5. Section 416.10(b) reads:‘A summons may be served on a corporation by delivering a copy of the summons and of the complaint:‘. . .‘(b) To the president or other head of the corporation, a vice president, a secretary or assistant secretary, a treasurer or assistant, a general manager, or a person authorized by the corporation to receive service of process;’Section 416.40(a) reads:‘A summons may be served on an unincorporated association (including a partnership) by delivering a copy of the summons and of the complaint:‘(a) If the association is a general or limited partnership, to the person designated as agent for service of process as provided in Section 24003 of the Corporations Code, or to a general partner or the general manager of the partnership;’
6. The State Judicial Council and the State Bar cosponsored the Jurisdiction and Service of Process Act. (See Review of Selected 1969 Code Legislation (Cont.Ed. Bar) p. 67.) The report sets proposed act with clarifying commentary.

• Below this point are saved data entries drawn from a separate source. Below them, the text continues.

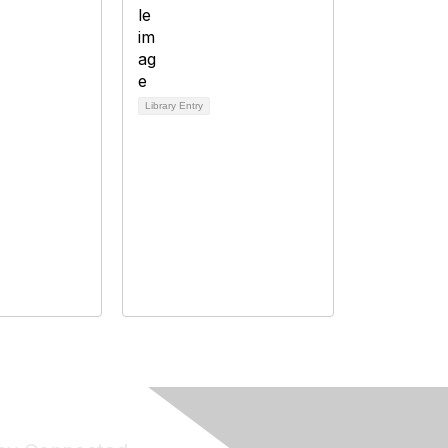
Library Entry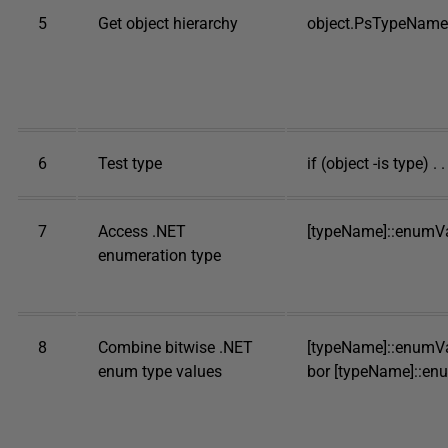
5
Get object hierarchy
object.PsTypeName
6
Test type
if (object -is type) . . 
7
Access .NET
[typeName]::enumV
enumeration type
8
Combine bitwise .NET
[typeName]::enumVa
enum type values
bor [typeName]::en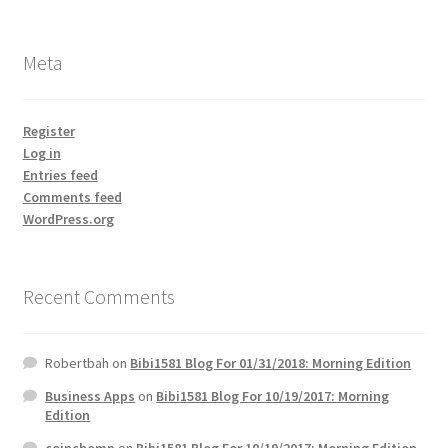
Meta
Register
Log in
Entries feed
Comments feed
WordPress.org
Recent Comments
Robertbah
on
Bibi1581 Blog For 01/31/2018: Morning Edition
Business Apps
on
Bibi1581 Blog For 10/19/2017: Morning
Edition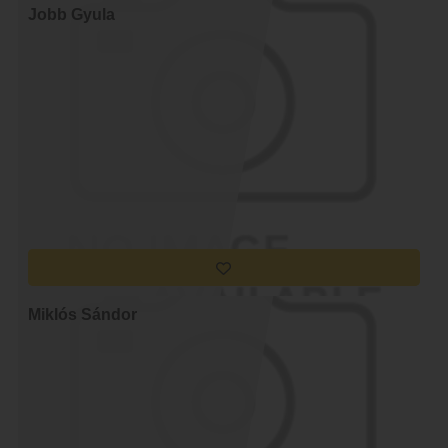
Jobb Gyula
Miklós Sándor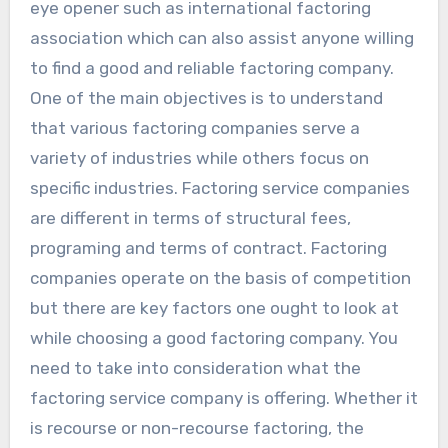
eye opener such as international factoring
association which can also assist anyone willing
to find a good and reliable factoring company.
One of the main objectives is to understand
that various factoring companies serve a
variety of industries while others focus on
specific industries. Factoring service companies
are different in terms of structural fees,
programing and terms of contract. Factoring
companies operate on the basis of competition
but there are key factors one ought to look at
while choosing a good factoring company. You
need to take into consideration what the
factoring service company is offering. Whether it
is recourse or non-recourse factoring, the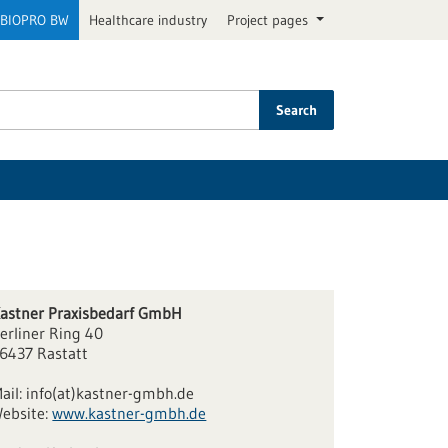
BIOPRO BW
Healthcare industry
Project pages
Search
astner Praxisbedarf GmbH
erliner Ring 40
6437 Rastatt
ail:
info(at)kastner-gmbh.de
ebsite:
www.kastner-gmbh.de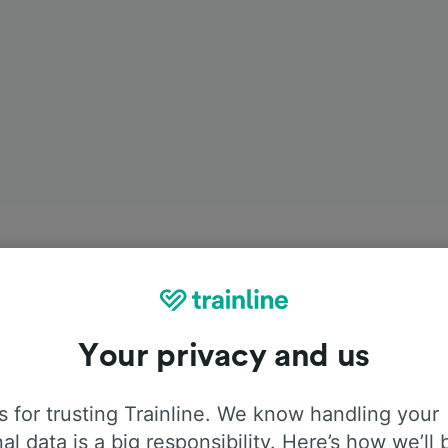
Your privacy and us
 for trusting Trainline. We know handling your
al data is a big responsibility. Here’s how we’ll 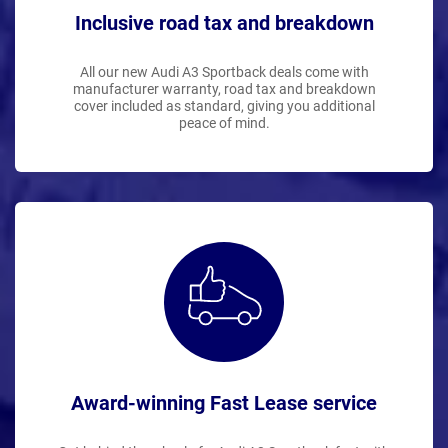
Inclusive road tax and breakdown
All our new Audi A3 Sportback deals come with
manufacturer warranty, road tax and breakdown
cover included as standard, giving you additional
peace of mind.
Award-winning Fast Lease service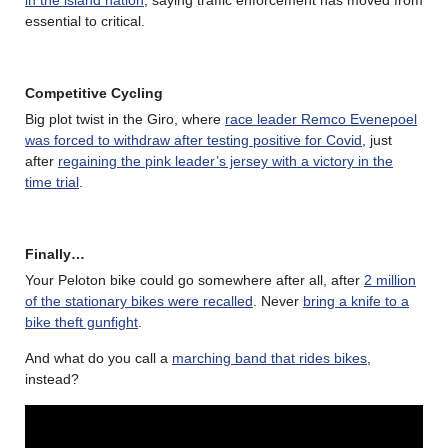
in the island nation
, saying traffic enforcement has moved from
essential to critical.
Competitive Cycling
Big plot twist in the Giro, where
race leader Remco Evenepoel
was forced to withdraw after testing positive for Covid
, just
after
regaining the pink leader’s jersey with a victory in the
time trial
.
Finally…
Your Peloton bike could go somewhere after all, after
2 million
of the stationary bikes were recalled
. Never
bring a knife to a
bike theft gunfight
.
And what do you call a
marching band that rides bikes
,
instead?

7. Dr. Houts claims that under Civil Code section 2313 this period was almost six months because it was not until November 22, 1971 that the present counsel for the partnership and the corporation obtained the necessary ratification of its authority to make and support the motions under review.In this connection it is of interest to note that the fees of the present counsel for these defendants are being paid entirely by their other client in this proceeding, petitioner Boyd L. Jefferies.
8. See Marcy v. Woodin, 18 A.D.2d 944, 237 N.Y.S.2d 402, 403 (mistaken service on son instead of father); Green v. Morningside Heights Housing Corp., 13 Misc.2d 124, 177 N.Y.S.2d 760, aff'd, appellate division, 7 A.D.2d 708, 180 N.Y.S.2d 104 (mistaken service on defendant's receptionist); Pitagno v. Staiber, 53 Misc.2d 858, 280 N.Y.S.2d 178, 181 (mistaken service on defendant's wife); Davidman v. Ortiz, 63 Misc.2d 984, 314 N.Y.S.2d 198, 203 (mistaken service on defendant's attorney in defendant's presence); Erale v. Edwards, 47 Misc.2d 213, 262 N.Y.S.2d 44, 45 (mistaken service through apartment house janitor); Lumbermens Mutual Casualty Co. v. Borden Co., D.C., 268 F.Supp. 303, 309–310 (mistaken service on similarly named and related corporation).The rationale of these cases would appear to be that if defective service of process has served its funcition of notifying a defendant of the existence and basis generally for the action against him in time for him to defend the action, it should be treated as effective service.
9. This is why actual knowledge by the defendant of the existence of the action against him is not the equivalent of due service of process upon him. (See Waller v. Weston, supra, 125 Cal. 201, 203, 57 p. 892.)
COBEY, Associate Justice.
FORD, P. J., and ALLPORT, J., concur.